Find the word "text" in the listing, and copy out each line where it turns up.

───── Listed records

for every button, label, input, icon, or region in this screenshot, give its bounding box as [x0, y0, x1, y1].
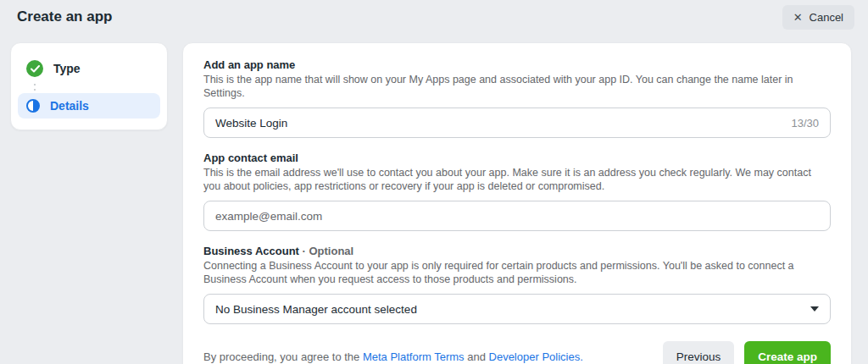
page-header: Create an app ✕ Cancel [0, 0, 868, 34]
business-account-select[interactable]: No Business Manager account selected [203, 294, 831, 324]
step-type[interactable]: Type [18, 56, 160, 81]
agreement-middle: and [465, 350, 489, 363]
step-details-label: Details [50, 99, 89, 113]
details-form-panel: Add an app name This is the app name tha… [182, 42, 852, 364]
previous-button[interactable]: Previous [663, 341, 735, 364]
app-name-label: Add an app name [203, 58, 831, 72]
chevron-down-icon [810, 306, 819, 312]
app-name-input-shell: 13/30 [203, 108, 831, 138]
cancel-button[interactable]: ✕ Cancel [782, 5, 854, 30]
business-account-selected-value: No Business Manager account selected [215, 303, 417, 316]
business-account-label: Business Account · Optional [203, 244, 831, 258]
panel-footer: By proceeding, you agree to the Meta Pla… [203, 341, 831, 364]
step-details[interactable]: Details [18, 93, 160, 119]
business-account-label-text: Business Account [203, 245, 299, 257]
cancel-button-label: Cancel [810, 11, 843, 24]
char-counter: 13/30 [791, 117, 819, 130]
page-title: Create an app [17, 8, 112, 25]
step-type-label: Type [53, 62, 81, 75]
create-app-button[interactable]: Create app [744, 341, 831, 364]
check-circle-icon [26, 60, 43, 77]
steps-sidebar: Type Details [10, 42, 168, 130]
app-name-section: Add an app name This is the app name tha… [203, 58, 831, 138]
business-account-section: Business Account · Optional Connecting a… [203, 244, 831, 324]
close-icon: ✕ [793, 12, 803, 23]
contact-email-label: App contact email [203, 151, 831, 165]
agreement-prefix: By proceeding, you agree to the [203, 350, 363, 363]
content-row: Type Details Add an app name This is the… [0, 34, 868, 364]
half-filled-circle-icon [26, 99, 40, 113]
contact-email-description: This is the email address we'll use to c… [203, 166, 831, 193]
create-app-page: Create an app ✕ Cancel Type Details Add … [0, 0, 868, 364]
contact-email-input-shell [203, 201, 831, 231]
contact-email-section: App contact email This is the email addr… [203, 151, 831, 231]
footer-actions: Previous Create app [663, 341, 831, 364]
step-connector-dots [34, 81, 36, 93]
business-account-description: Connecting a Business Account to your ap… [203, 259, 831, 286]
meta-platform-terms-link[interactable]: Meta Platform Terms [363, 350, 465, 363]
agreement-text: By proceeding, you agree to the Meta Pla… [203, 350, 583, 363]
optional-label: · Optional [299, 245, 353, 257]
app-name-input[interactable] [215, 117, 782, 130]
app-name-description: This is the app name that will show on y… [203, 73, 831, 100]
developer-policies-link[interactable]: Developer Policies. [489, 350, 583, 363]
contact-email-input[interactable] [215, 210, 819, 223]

──────────

Your response ->
business-account-label-text: Business Account [203, 245, 299, 257]
agreement-text: By proceeding, you agree to the Meta Pla… [203, 350, 583, 363]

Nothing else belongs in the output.